Rethinking Inductive Biases for Efficient Surface Normal Estimation

Models & Research

The Engineer

4 Mar 2024 · 3 min read

Researchers at Imperial College London challenge traditional methods by using per-pixel ray direction and relative pixel rotations to estimate surface normals more efficiently, slashing data and compute needs.

In a recent paper presented at CVPR 2024, researchers from the Dyson Robotics Lab at Imperial College London have introduced a novel approach to surface normal estimation by rethinking the inductive biases used in training models. The key contributions of this work are the utilization of per-pixel ray direction and the estimation of surface normals through learning the relative rotation between nearby pixels. This approach significantly reduces the data and computational requirements, making it a compelling alternative to existing methods.

Key Technical Changes

Per-Pixel Ray Direction: The authors propose using the per-pixel ray direction as an additional input to the network. This provides crucial information about the orientation of surfaces, especially near occluding boundaries where normals should be perpendicular to the rays.
Rotation Estimation: Instead of directly estimating surface normals, the model learns to estimate the relative rotation between nearby pixels. This recasting of the problem reduces the complexity and improves training efficiency.

Why It Matters

Traditional methods for surface normal estimation often require large datasets and extensive computational resources. For instance, Omnidata V2, which is based on the DPT architecture, is trained on 12 million images over two weeks using four NVIDIA V100 GPUs. In contrast, the proposed model in this paper is trained on just 160,000 images for 12 hours on a single NVIDIA 4090 GPU. This efficiency makes it more accessible and practical for real-world applications.

Implementation Details

Ray ReLU Activation: To incorporate the bias provided by the ray direction, the authors introduce a Ray ReLU activation function. This activation effectively halves the output space of possible normals, making the model more efficient and accurate.
Relative Rotation Estimation: By focusing on relative rotations, the model can better capture local surface structures. This approach leverages the fact that nearby pixels are likely to have similar or related normal vectors.

Motivation

Surface normal estimation is a fundamental task in computer vision with applications in various domains:

Image Generation: Enhancing realism and detail in generated images.
Object Grasping: Improving robotic manipulation by understanding object surfaces.
Multi-task Learning: Integrating surface normals into multi-modal learning systems.
Depth Estimation: Enhancing the accuracy of depth maps.
Simultaneous Localization and Mapping (SLAM): Improving the robustness of SLAM algorithms.
Human Body Shape Estimation: Accurately modeling human body shapes for applications like AR/VR.
CAD Model Alignment: Aligning 3D models with real-world scenes.

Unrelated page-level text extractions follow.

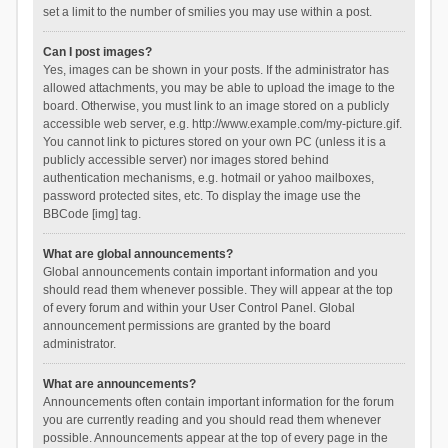
set a limit to the number of smilies you may use within a post.
Can I post images?
Yes, images can be shown in your posts. If the administrator has
allowed attachments, you may be able to upload the image to the
board. Otherwise, you must link to an image stored on a publicly
accessible web server, e.g. http://www.example.com/my-picture.gif.
You cannot link to pictures stored on your own PC (unless it is a
publicly accessible server) nor images stored behind
authentication mechanisms, e.g. hotmail or yahoo mailboxes,
password protected sites, etc. To display the image use the
BBCode [img] tag.
What are global announcements?
Global announcements contain important information and you
should read them whenever possible. They will appear at the top
of every forum and within your User Control Panel. Global
announcement permissions are granted by the board
administrator.
What are announcements?
Announcements often contain important information for the forum
you are currently reading and you should read them whenever
possible. Announcements appear at the top of every page in the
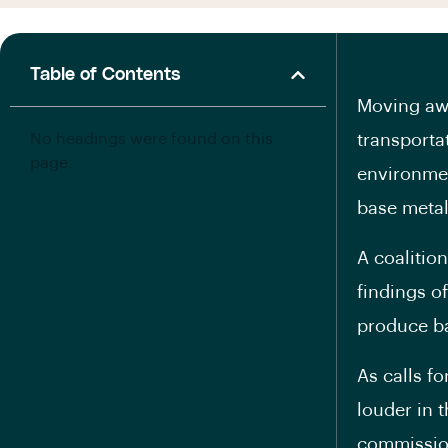
Table of Contents
Moving awa
No headings were found on this
transporta
page.
environmen
base metals
A coalitio
findings o
produce ba
As calls f
louder in 
commissio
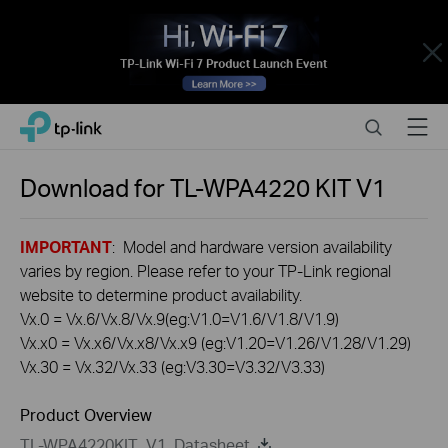
Close
Click
Search
Menu
TP-Link, Reliably Smart
to
skip
the
Download for
TL-WPA4220 KIT
V1
navigation
bar
IMPORTANT
: Model and hardware version availability
varies by region. Please refer to your TP-Link regional
website to determine product availability.
Vx.0 = Vx.6/Vx.8/Vx.9(eg:V1.0=V1.6/V1.8/V1.9)
Vx.x0 = Vx.x6/Vx.x8/Vx.x9 (eg:V1.20=V1.26/V1.28/V1.29)
Vx.30 = Vx.32/Vx.33 (eg:V3.30=V3.32/V3.33)
Product Overview
TL-WPA4220KIT_V1_Datasheet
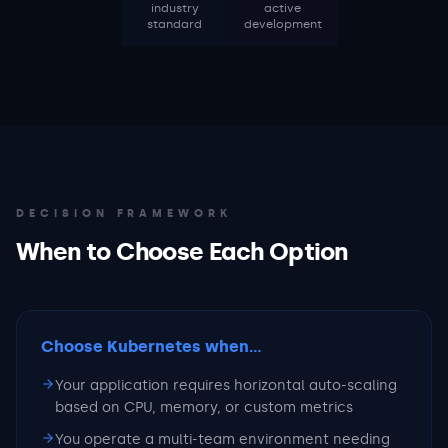
industry
active
standard
development
DECISION FRAMEWORK
When to Choose Each Option
Choose Kubernetes
when...
Your application requires horizontal auto-scaling
based on CPU, memory, or custom metrics
You operate a multi-team environment needing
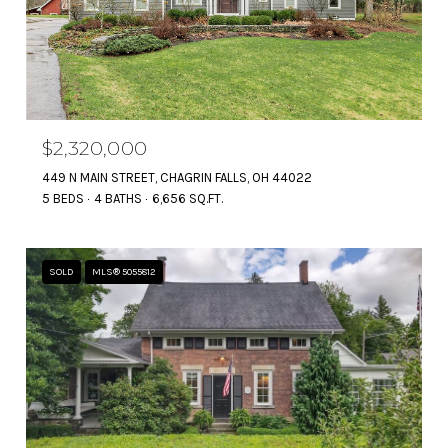
$2,320,000
449 N MAIN STREET, CHAGRIN FALLS, OH 44022
5 BEDS
4 BATHS
6,656 SQ.FT.
SOLD
MLS® 5055812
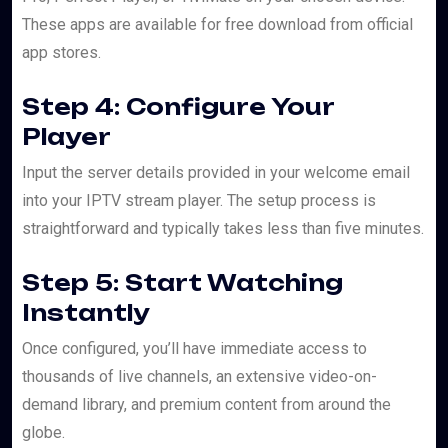
These apps are available for free download from official
app stores.
Step 4: Configure Your
Player
Input the server details provided in your welcome email
into your IPTV stream player. The setup process is
straightforward and typically takes less than five minutes.
Step 5: Start Watching
Instantly
Once configured, you’ll have immediate access to
thousands of live channels, an extensive video-on-
demand library, and premium content from around the
globe.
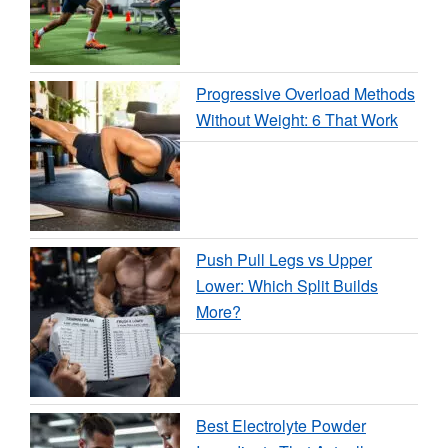
Progressive Overload Methods
Without Weight: 6 That Work
Push Pull Legs vs Upper
Lower: Which Split Builds
More?
Best Electrolyte Powder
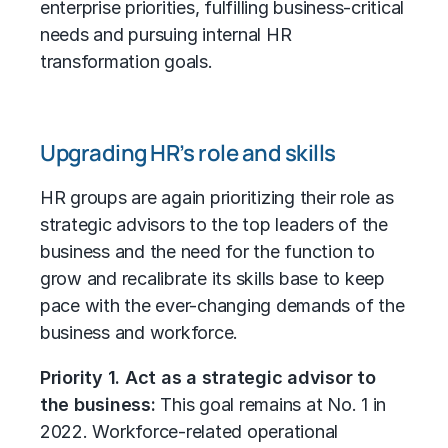
enterprise priorities, fulfilling business-critical
needs and pursuing internal HR
transformation goals.
Upgrading HR’s role and skills
HR groups are again prioritizing their role as
strategic advisors to the top leaders of the
business and the need for the function to
grow and recalibrate its skills base to keep
pace with the ever-changing demands of the
business and workforce.
Priority 1. Act as a strategic advisor to
the business:
This goal remains at No. 1 in
2022. Workforce-related operational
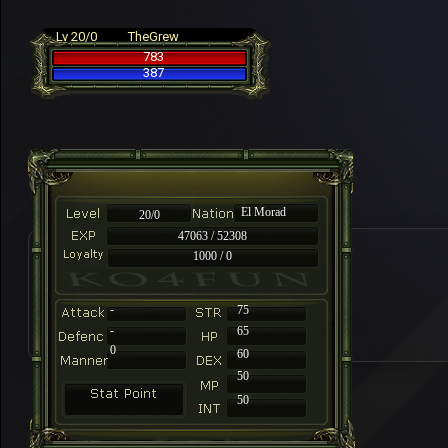
Lv 20/0
TheGrew
783
387
El Morad
20/0
47063 / 52308
1000 / 0
-
75
-
65
0
60
50
50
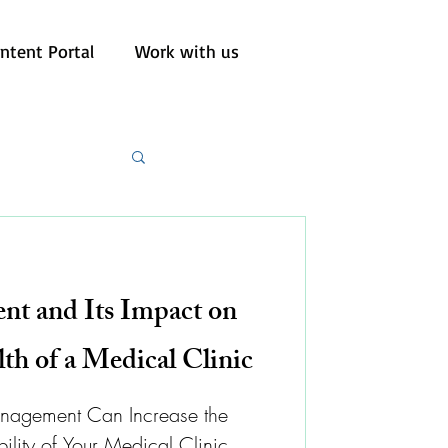
ntent Portal
Work with us
t and Its Impact on
lth of a Medical Clinic
anagement Can Increase the
bility of Your Medical Clinic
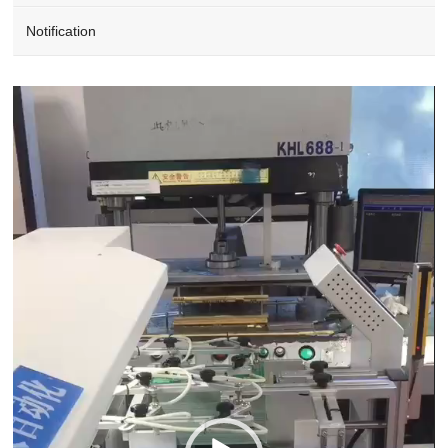
Notification
Video
Player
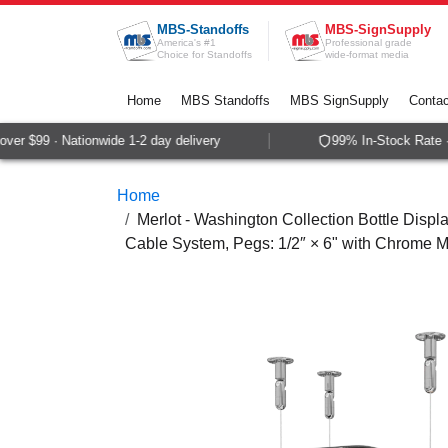
Skip to Content
MBS-Standoffs
MBS-SignSupply
America's #1
Professional grade
Choice for Standoffs
wide-format media
Home
MBS Standoffs
MBS SignSupply
Contac
r $99 · Nationwide 1-2 day delivery
99% In-Stock Rate · 
Home
Merlot - Washington Collection Bottle Displa
Cable System, Pegs: 1/2″ × 6" with Chrome Mi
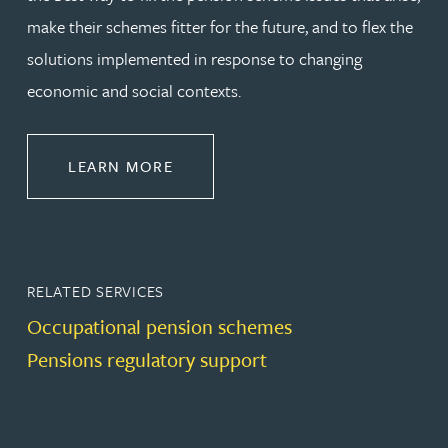
make their schemes fitter for the future, and to flex the
solutions implemented in response to changing
economic and social contexts.
ABOUT PENSIONS LAW
LEARN MORE
RELATED SERVICES
Occupational pension schemes
Pensions regulatory support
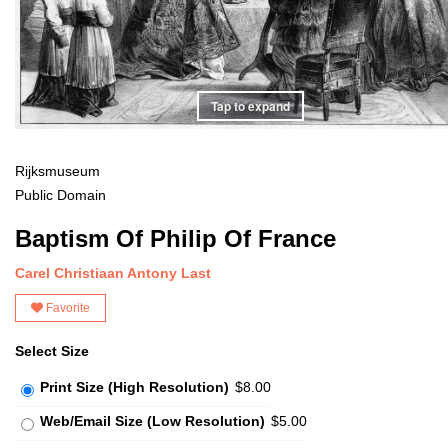
Tap to expand
Rijksmuseum
Public Domain
Baptism Of Philip Of France
Carel Christiaan Antony Last
Favorite
Select Size
Print Size (High Resolution)
$8.00
Web/Email Size (Low Resolution)
$5.00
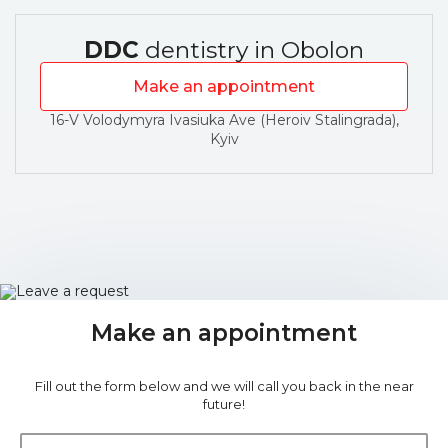
DDC
dentistry in Obolon
Make an appointment
16-V Volodymyra Ivasiuka Ave (Heroiv Stalingrada),
Kyiv
Make an appointment
Fill out the form below and we will call you back in the near
future!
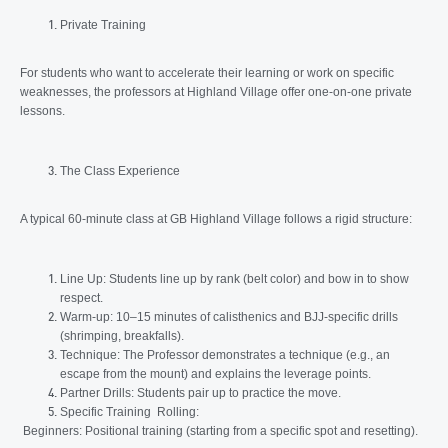
Private Training
For students who want to accelerate their learning or work on specific
weaknesses, the professors at Highland Village offer one-on-one private
lessons.
The Class Experience
A typical 60-minute class at GB Highland Village follows a rigid structure:
Line Up: Students line up by rank (belt color) and bow in to show
respect.
Warm-up: 10–15 minutes of calisthenics and BJJ-specific drills
(shrimping, breakfalls).
Technique: The Professor demonstrates a technique (e.g., an
escape from the mount) and explains the leverage points.
Partner Drills: Students pair up to practice the move.
Specific Training Rolling:
Beginners: Positional training (starting from a specific spot and resetting).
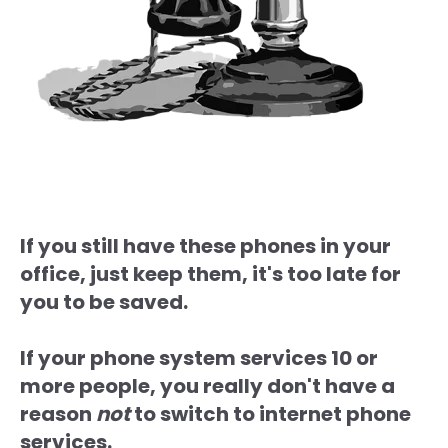
If you still have these phones in your
office, just keep them, it's too late for
you to be saved.
If your phone system services 10 or
more people, you really don't have a
reason
not
to switch to internet phone
services.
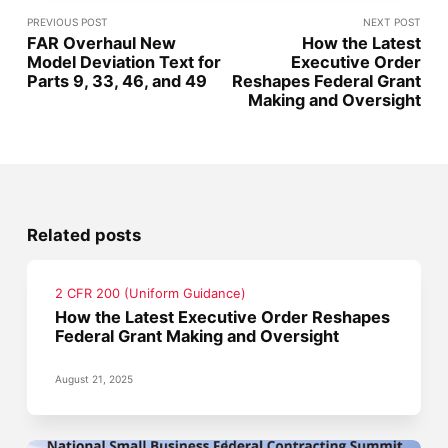
PREVIOUS POST
NEXT POST
FAR Overhaul New
How the Latest
Model Deviation Text for
Executive Order
Parts 9, 33, 46, and 49
Reshapes Federal Grant
Making and Oversight
Related posts
2 CFR 200 (Uniform Guidance)
How the Latest Executive Order Reshapes
Federal Grant Making and Oversight
August 21, 2025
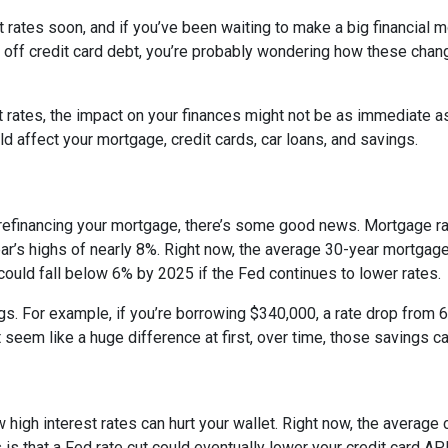
 rates soon, and if you’ve been waiting to make a big financial 
ng off credit card debt, you’re probably wondering how these cha
st rates, the impact on your finances might not be as immediate a
 affect your mortgage, credit cards, car loans, and savings.
 refinancing your mortgage, there’s some good news. Mortgage r
year’s highs of nearly 8%. Right now, the average 30-year mortgage
 could fall below 6% by 2025 if the Fed continues to lower rates.
ngs. For example, if you’re borrowing $340,000, a rate drop fro
seem like a huge difference at first, over time, those savings ca
 high interest rates can hurt your wallet. Right now, the average 
 is that a Fed rate cut could eventually lower your credit card APR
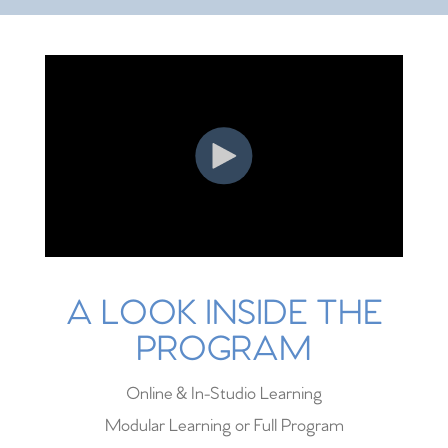
A LOOK INSIDE THE
PROGRAM
Online & In-Studio Learning
Modular Learning or Full Program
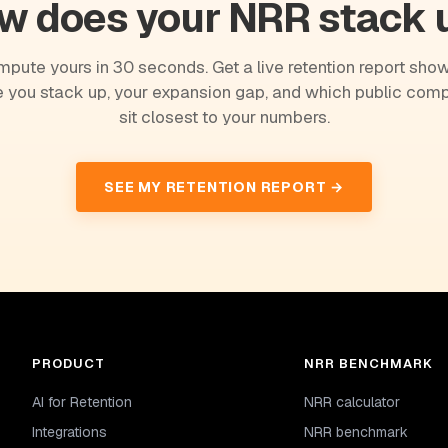
w does your NRR stack 
pute yours in 30 seconds. Get a live retention report sho
 you stack up, your expansion gap, and which public com
sit closest to your numbers.
SEE MY RETENTION REPORT →
PRODUCT
NRR BENCHMARK
AI for Retention
NRR calculator
Integrations
NRR benchmark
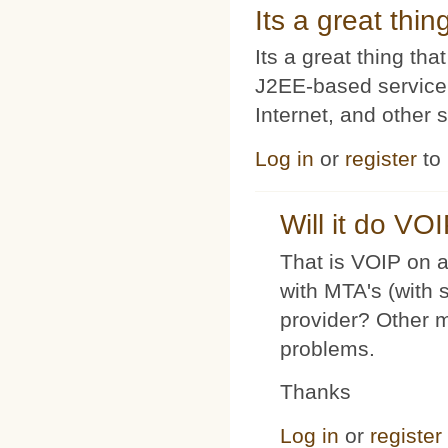
Its a great thi
Its a great thing t
J2EE-based service
Internet, and other 
Log in
or
register
to
Will it do VO
That is VOIP on a
with MTA's (with 
provider? Other 
problems.
Thanks
Log in
or
register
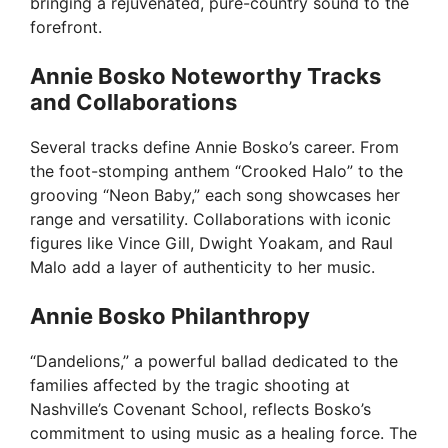
bringing a rejuvenated, pure-country sound to the
forefront.
Annie Bosko Noteworthy Tracks
and Collaborations
Several tracks define Annie Bosko’s career. From
the foot-stomping anthem “Crooked Halo” to the
grooving “Neon Baby,” each song showcases her
range and versatility. Collaborations with iconic
figures like Vince Gill, Dwight Yoakam, and Raul
Malo add a layer of authenticity to her music.
Annie Bosko Philanthropy
“Dandelions,” a powerful ballad dedicated to the
families affected by the tragic shooting at
Nashville’s Covenant School, reflects Bosko’s
commitment to using music as a healing force. The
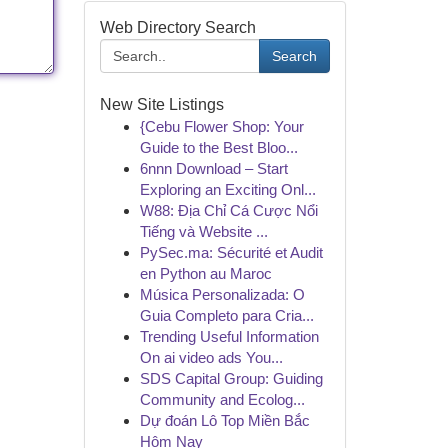
Web Directory Search
Search
New Site Listings
{Cebu Flower Shop: Your
Guide to the Best Bloo...
6nnn Download – Start
Exploring an Exciting Onl...
W88: Địa Chỉ Cá Cược Nổi
Tiếng và Website ...
PySec.ma: Sécurité et Audit
en Python au Maroc
Música Personalizada: O
Guia Completo para Cria...
Trending Useful Information
On ai video ads You...
SDS Capital Group: Guiding
Community and Ecolog...
Dự đoán Lô Top Miền Bắc
Hôm Nay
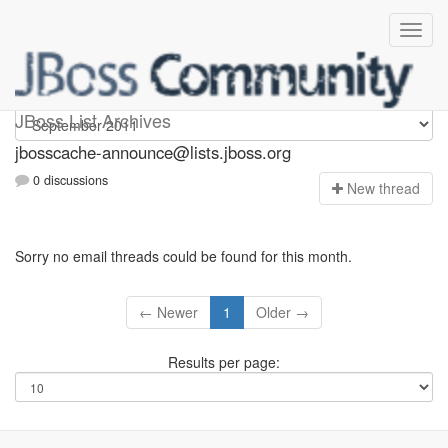
jbosscache-announce
JBoss List Archives
jbosscache-announce@lists.jboss.org
0 discussions
N
ew thread
Sorry no email threads could be found for this month.
← Newer
1
Older →
Results per page:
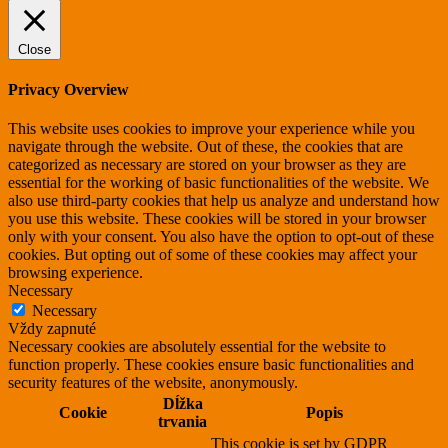
Close
Privacy Overview
This website uses cookies to improve your experience while you
navigate through the website. Out of these, the cookies that are
categorized as necessary are stored on your browser as they are
essential for the working of basic functionalities of the website. We
also use third-party cookies that help us analyze and understand how
you use this website. These cookies will be stored in your browser
only with your consent. You also have the option to opt-out of these
cookies. But opting out of some of these cookies may affect your
browsing experience.
Necessary
Necessary
Vždy zapnuté
Necessary cookies are absolutely essential for the website to
function properly. These cookies ensure basic functionalities and
security features of the website, anonymously.
Dĺžka
Cookie
Popis
trvania
This cookie is set by GDPR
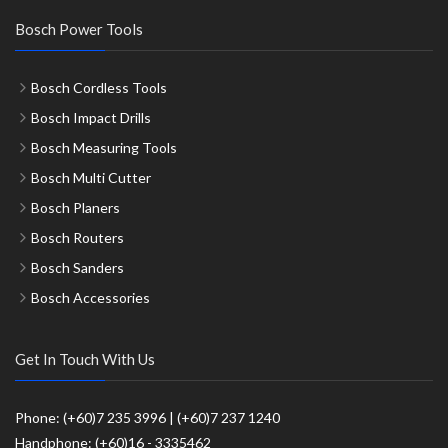
Bosch Power Tools
Bosch Cordless Tools
Bosch Impact Drills
Bosch Measuring Tools
Bosch Multi Cutter
Bosch Planers
Bosch Routers
Bosch Sanders
Bosch Accessories
Get In Touch With Us
Phone: (+60)7 235 3996 | (+60)7 237 1240
Handphone: (+60)16 - 3335462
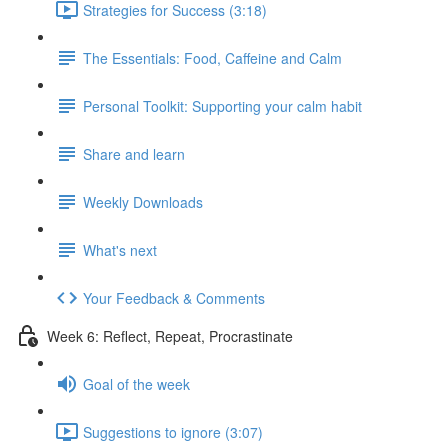
Strategies for Success (3:18)
The Essentials: Food, Caffeine and Calm
Personal Toolkit: Supporting your calm habit
Share and learn
Weekly Downloads
What's next
Your Feedback & Comments
Week 6: Reflect, Repeat, Procrastinate
Goal of the week
Suggestions to ignore (3:07)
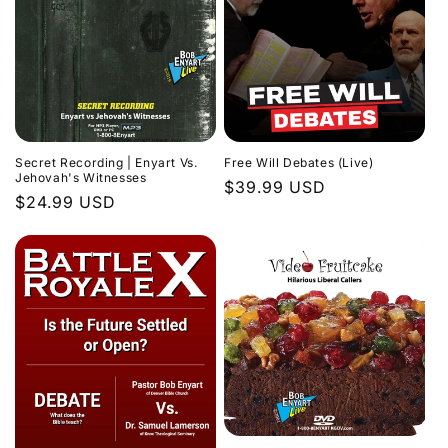
Secret Recording | Enyart Vs.
Free Will Debates (Live)
Jehovah's Witnesses
Regular
$39.99 USD
Regular
$24.99 USD
price
price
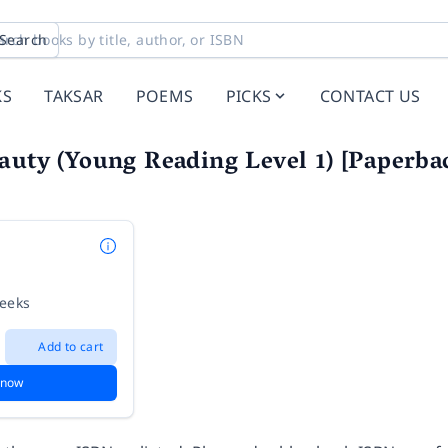
Search
KS
TAKSAR
POEMS
PICKS
CONTACT US
auty (Young Reading Level 1) [Paperbac
weeks
Add to cart
 now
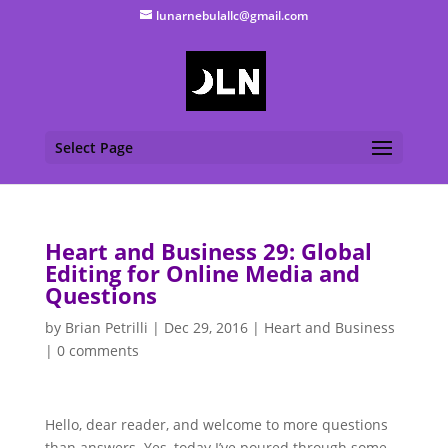
lunarnebulallc@gmail.com
Select Page
Heart and Business 29: Global
Editing for Online Media and
Questions
by
Brian Petrilli
|
Dec 29, 2016
|
Heart and Business
|
0 comments
Hello, dear reader, and welcome to more questions
than answers. Yes, today I’ve poured through some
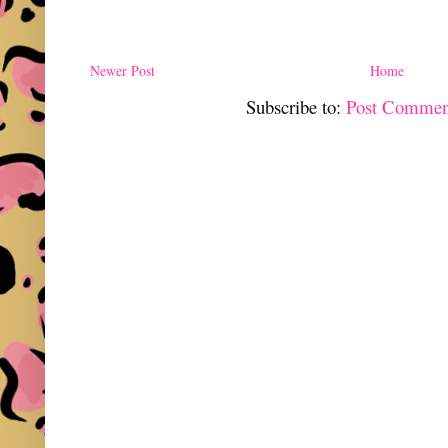
Newer Post
Home
Subscribe to:
Post Commen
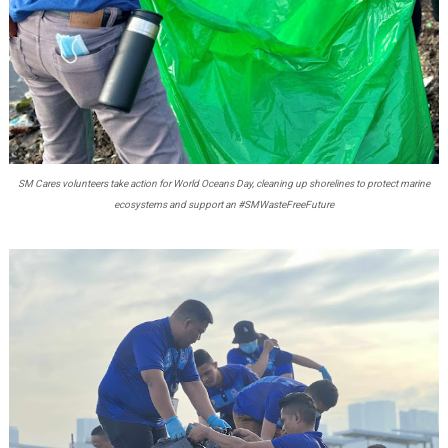
SM Cares volunteers take action for World Oceans Day, cleaning up shorelines to protect marine
ecosystems and support an #SMWasteFreeFuture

Despite its importance, there has been limited discussion on the right inductive biases needed for surface normal estimation. This paper addresses that gap by proposing practical and efficient solutions.

Demonstration

The researchers have provided a video demonstration of their model's performance on input videos from the DAVIS dataset. The predictions are made per-frame, and the results can be viewed in 4K resolution. Here is the link to the demo:

[CVPR 2024] Rethinking Inductive Biases for Surface Normal Estimation - YouTube

Conclusion

By introducing per-pixel ray direction and relative rotation estimation as key inductive biases, this work significantly advances the field of surface normal estimation. The efficiency gains make it a promising approach for both research and practical applications.